Extracted entries:
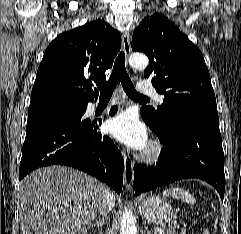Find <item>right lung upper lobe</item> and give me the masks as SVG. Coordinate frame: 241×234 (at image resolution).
Listing matches in <instances>:
<instances>
[{
    "label": "right lung upper lobe",
    "instance_id": "1",
    "mask_svg": "<svg viewBox=\"0 0 241 234\" xmlns=\"http://www.w3.org/2000/svg\"><path fill=\"white\" fill-rule=\"evenodd\" d=\"M121 37L101 19L61 33L47 47L37 71L30 105L44 102L87 104L98 97L92 82L106 80Z\"/></svg>",
    "mask_w": 241,
    "mask_h": 234
}]
</instances>
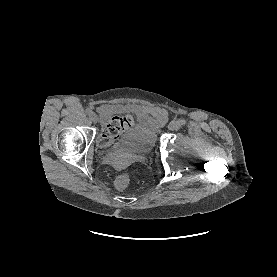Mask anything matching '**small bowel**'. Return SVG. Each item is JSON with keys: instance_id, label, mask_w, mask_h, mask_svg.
Returning a JSON list of instances; mask_svg holds the SVG:
<instances>
[{"instance_id": "obj_1", "label": "small bowel", "mask_w": 277, "mask_h": 277, "mask_svg": "<svg viewBox=\"0 0 277 277\" xmlns=\"http://www.w3.org/2000/svg\"><path fill=\"white\" fill-rule=\"evenodd\" d=\"M127 109L139 114L141 117L152 116L155 118L157 125H163L167 120L166 111L159 107L132 105L128 106Z\"/></svg>"}]
</instances>
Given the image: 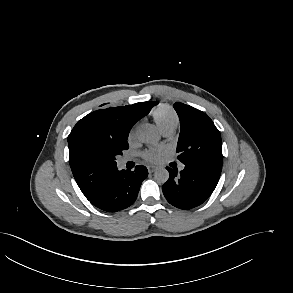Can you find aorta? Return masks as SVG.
<instances>
[{
    "label": "aorta",
    "mask_w": 293,
    "mask_h": 293,
    "mask_svg": "<svg viewBox=\"0 0 293 293\" xmlns=\"http://www.w3.org/2000/svg\"><path fill=\"white\" fill-rule=\"evenodd\" d=\"M137 138L143 143L155 144L159 141L160 135L154 127L146 125L138 131ZM154 179L158 183H165L169 179V172L165 168H158L154 173Z\"/></svg>",
    "instance_id": "obj_1"
}]
</instances>
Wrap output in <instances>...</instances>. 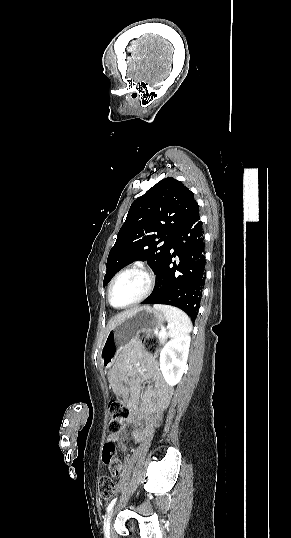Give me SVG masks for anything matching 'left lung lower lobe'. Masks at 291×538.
I'll return each mask as SVG.
<instances>
[{"label":"left lung lower lobe","instance_id":"1","mask_svg":"<svg viewBox=\"0 0 291 538\" xmlns=\"http://www.w3.org/2000/svg\"><path fill=\"white\" fill-rule=\"evenodd\" d=\"M204 247L202 222L197 211L175 234L156 271L157 284L141 304L176 306L194 322L205 284ZM174 257H178L177 262H172Z\"/></svg>","mask_w":291,"mask_h":538}]
</instances>
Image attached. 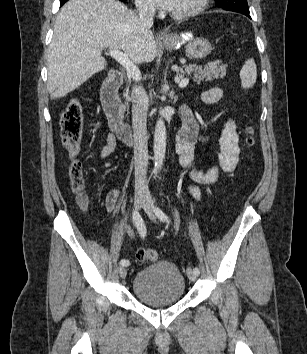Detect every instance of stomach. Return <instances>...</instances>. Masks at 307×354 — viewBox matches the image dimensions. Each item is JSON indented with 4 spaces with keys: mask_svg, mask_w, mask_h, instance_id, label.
<instances>
[{
    "mask_svg": "<svg viewBox=\"0 0 307 354\" xmlns=\"http://www.w3.org/2000/svg\"><path fill=\"white\" fill-rule=\"evenodd\" d=\"M186 42H188V45L185 47V51L190 59H203L212 50L211 43L206 38H192L189 33H171L159 40V44L169 50L178 49L180 45Z\"/></svg>",
    "mask_w": 307,
    "mask_h": 354,
    "instance_id": "1",
    "label": "stomach"
}]
</instances>
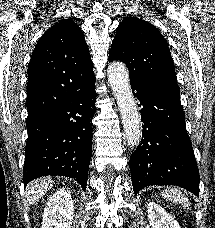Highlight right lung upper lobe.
Wrapping results in <instances>:
<instances>
[{"instance_id": "1", "label": "right lung upper lobe", "mask_w": 215, "mask_h": 228, "mask_svg": "<svg viewBox=\"0 0 215 228\" xmlns=\"http://www.w3.org/2000/svg\"><path fill=\"white\" fill-rule=\"evenodd\" d=\"M81 29L70 19L50 27L33 50L28 67L27 121L62 103L71 84L93 75Z\"/></svg>"}]
</instances>
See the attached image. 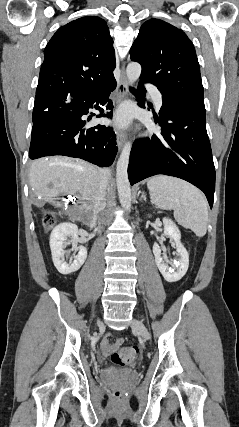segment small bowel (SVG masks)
Segmentation results:
<instances>
[{
  "label": "small bowel",
  "instance_id": "1",
  "mask_svg": "<svg viewBox=\"0 0 239 427\" xmlns=\"http://www.w3.org/2000/svg\"><path fill=\"white\" fill-rule=\"evenodd\" d=\"M122 339H117L113 343L109 341V338L106 337L101 342V349L105 355H108L110 352L118 348L122 344Z\"/></svg>",
  "mask_w": 239,
  "mask_h": 427
}]
</instances>
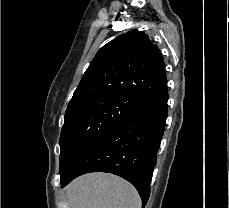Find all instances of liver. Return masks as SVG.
I'll return each mask as SVG.
<instances>
[{"instance_id":"liver-1","label":"liver","mask_w":229,"mask_h":208,"mask_svg":"<svg viewBox=\"0 0 229 208\" xmlns=\"http://www.w3.org/2000/svg\"><path fill=\"white\" fill-rule=\"evenodd\" d=\"M70 208H142L132 184L113 174H85L65 188Z\"/></svg>"}]
</instances>
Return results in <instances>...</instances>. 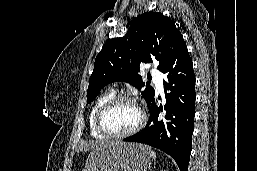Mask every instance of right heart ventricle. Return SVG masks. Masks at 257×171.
Here are the masks:
<instances>
[{
    "label": "right heart ventricle",
    "instance_id": "1",
    "mask_svg": "<svg viewBox=\"0 0 257 171\" xmlns=\"http://www.w3.org/2000/svg\"><path fill=\"white\" fill-rule=\"evenodd\" d=\"M115 96V92L114 91H107L103 94H101L100 96L97 97V99L95 100V102L93 103L89 115H88V125H89V130H90V134L93 138L96 139H106L107 137L104 136L103 134H101L97 128H96V116L97 113L99 111V109L101 108V106L108 101L109 99H111L112 97Z\"/></svg>",
    "mask_w": 257,
    "mask_h": 171
}]
</instances>
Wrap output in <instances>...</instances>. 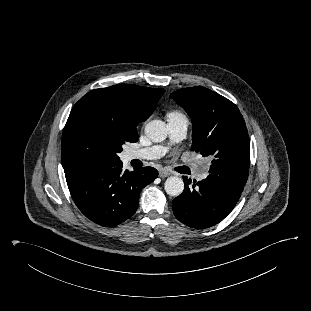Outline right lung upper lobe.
Listing matches in <instances>:
<instances>
[{"instance_id":"cb5924a9","label":"right lung upper lobe","mask_w":311,"mask_h":311,"mask_svg":"<svg viewBox=\"0 0 311 311\" xmlns=\"http://www.w3.org/2000/svg\"><path fill=\"white\" fill-rule=\"evenodd\" d=\"M164 92L165 90L162 88L117 84L107 88L94 89L87 93L80 102L102 101L116 118L120 127L131 138H136V126L153 113Z\"/></svg>"}]
</instances>
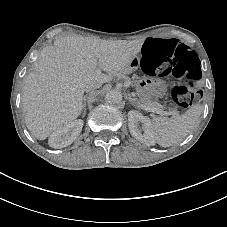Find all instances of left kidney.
Segmentation results:
<instances>
[{"label": "left kidney", "instance_id": "5707ae66", "mask_svg": "<svg viewBox=\"0 0 227 227\" xmlns=\"http://www.w3.org/2000/svg\"><path fill=\"white\" fill-rule=\"evenodd\" d=\"M140 123L142 127L139 126ZM128 127L132 137L139 142L147 146H151L155 143L148 118L144 117L139 112L134 110L128 112ZM142 131H144L143 134Z\"/></svg>", "mask_w": 227, "mask_h": 227}]
</instances>
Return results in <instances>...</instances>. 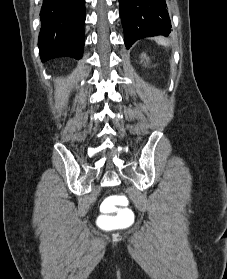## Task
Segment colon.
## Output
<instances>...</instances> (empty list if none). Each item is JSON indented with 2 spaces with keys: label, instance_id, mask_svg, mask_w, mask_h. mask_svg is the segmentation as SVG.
Returning a JSON list of instances; mask_svg holds the SVG:
<instances>
[{
  "label": "colon",
  "instance_id": "obj_1",
  "mask_svg": "<svg viewBox=\"0 0 227 279\" xmlns=\"http://www.w3.org/2000/svg\"><path fill=\"white\" fill-rule=\"evenodd\" d=\"M113 202L121 205L117 211L104 213L101 217L102 226L104 228H111L116 223H123L128 220L129 218V209L125 206L128 201V196L126 194H114L112 195Z\"/></svg>",
  "mask_w": 227,
  "mask_h": 279
}]
</instances>
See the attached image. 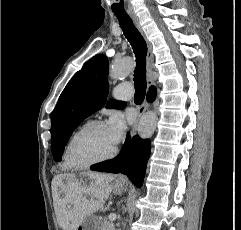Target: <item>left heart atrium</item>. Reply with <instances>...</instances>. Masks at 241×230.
I'll return each mask as SVG.
<instances>
[{"instance_id": "left-heart-atrium-1", "label": "left heart atrium", "mask_w": 241, "mask_h": 230, "mask_svg": "<svg viewBox=\"0 0 241 230\" xmlns=\"http://www.w3.org/2000/svg\"><path fill=\"white\" fill-rule=\"evenodd\" d=\"M106 128L112 142L117 145L122 141L126 132L127 125L125 116L122 113H114L110 117Z\"/></svg>"}]
</instances>
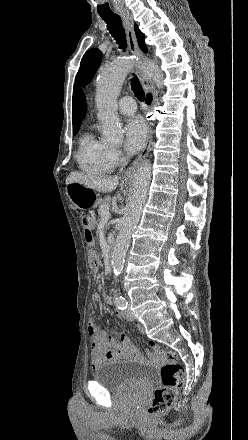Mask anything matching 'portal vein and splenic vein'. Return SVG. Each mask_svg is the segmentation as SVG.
I'll return each mask as SVG.
<instances>
[{
	"mask_svg": "<svg viewBox=\"0 0 248 440\" xmlns=\"http://www.w3.org/2000/svg\"><path fill=\"white\" fill-rule=\"evenodd\" d=\"M101 217L105 221H108L110 219L111 215H110V212H109L108 208H103L102 209Z\"/></svg>",
	"mask_w": 248,
	"mask_h": 440,
	"instance_id": "18ae733b",
	"label": "portal vein and splenic vein"
}]
</instances>
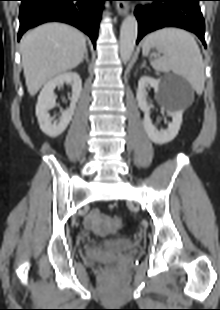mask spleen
Returning a JSON list of instances; mask_svg holds the SVG:
<instances>
[{
	"instance_id": "spleen-1",
	"label": "spleen",
	"mask_w": 220,
	"mask_h": 310,
	"mask_svg": "<svg viewBox=\"0 0 220 310\" xmlns=\"http://www.w3.org/2000/svg\"><path fill=\"white\" fill-rule=\"evenodd\" d=\"M156 48L163 56L151 61L160 72H169L185 78L192 88L201 94L204 89V64L194 37L178 28H163L149 34L143 44V55Z\"/></svg>"
}]
</instances>
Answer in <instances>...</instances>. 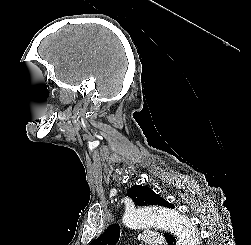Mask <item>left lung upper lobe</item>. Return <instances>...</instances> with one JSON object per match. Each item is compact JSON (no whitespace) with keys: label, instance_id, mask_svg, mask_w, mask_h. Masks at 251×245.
Returning <instances> with one entry per match:
<instances>
[{"label":"left lung upper lobe","instance_id":"obj_1","mask_svg":"<svg viewBox=\"0 0 251 245\" xmlns=\"http://www.w3.org/2000/svg\"><path fill=\"white\" fill-rule=\"evenodd\" d=\"M128 197H130L137 205H158L167 208H174V205L164 200L150 188L142 185H134L128 190ZM119 226L113 224L109 226L105 232L92 241L89 245H116L119 239Z\"/></svg>","mask_w":251,"mask_h":245}]
</instances>
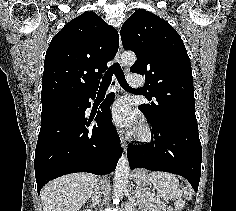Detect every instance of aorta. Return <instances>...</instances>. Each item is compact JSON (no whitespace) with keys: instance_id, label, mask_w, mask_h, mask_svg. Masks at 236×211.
<instances>
[{"instance_id":"aorta-1","label":"aorta","mask_w":236,"mask_h":211,"mask_svg":"<svg viewBox=\"0 0 236 211\" xmlns=\"http://www.w3.org/2000/svg\"><path fill=\"white\" fill-rule=\"evenodd\" d=\"M136 55L133 52H124L121 55V61L125 65H133L136 61ZM129 162L127 156L123 154L116 166L115 175H114V193L113 201L118 203L122 199L123 193L126 190L128 177H129Z\"/></svg>"}]
</instances>
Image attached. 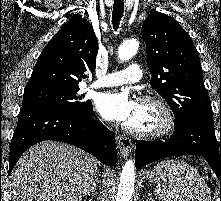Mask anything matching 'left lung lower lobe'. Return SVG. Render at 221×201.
<instances>
[{
	"instance_id": "1",
	"label": "left lung lower lobe",
	"mask_w": 221,
	"mask_h": 201,
	"mask_svg": "<svg viewBox=\"0 0 221 201\" xmlns=\"http://www.w3.org/2000/svg\"><path fill=\"white\" fill-rule=\"evenodd\" d=\"M199 155L207 160L221 180V144L213 131V120L192 119L181 126L168 140L141 141L136 146L137 168L151 162L178 155Z\"/></svg>"
}]
</instances>
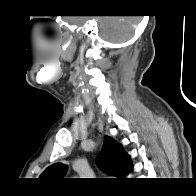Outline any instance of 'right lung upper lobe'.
I'll return each instance as SVG.
<instances>
[{"instance_id": "obj_1", "label": "right lung upper lobe", "mask_w": 196, "mask_h": 196, "mask_svg": "<svg viewBox=\"0 0 196 196\" xmlns=\"http://www.w3.org/2000/svg\"><path fill=\"white\" fill-rule=\"evenodd\" d=\"M129 157L123 150L121 144L117 143L112 137H104V147L98 157L99 166L107 174L123 178L131 169V162L125 161ZM67 170V166L62 163H55L40 175V178L49 182H55L62 178Z\"/></svg>"}]
</instances>
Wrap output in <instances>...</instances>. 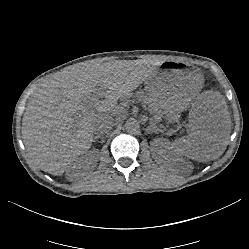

Work instruction:
Excluding the pictures, restate word for word the lines from the one that holds "Outline any instance" through the last line of the entries, both ends included.

Exercise output:
Outline any instance of 'right lung upper lobe'.
I'll return each instance as SVG.
<instances>
[{"instance_id": "obj_1", "label": "right lung upper lobe", "mask_w": 196, "mask_h": 196, "mask_svg": "<svg viewBox=\"0 0 196 196\" xmlns=\"http://www.w3.org/2000/svg\"><path fill=\"white\" fill-rule=\"evenodd\" d=\"M129 157L123 150L121 144L117 143L112 137H104V147L98 157L99 166L107 174L123 178L131 169V162L125 161ZM67 170V166L62 163H55L40 175V178L49 182H55L62 178Z\"/></svg>"}]
</instances>
Wrap output in <instances>...</instances>. 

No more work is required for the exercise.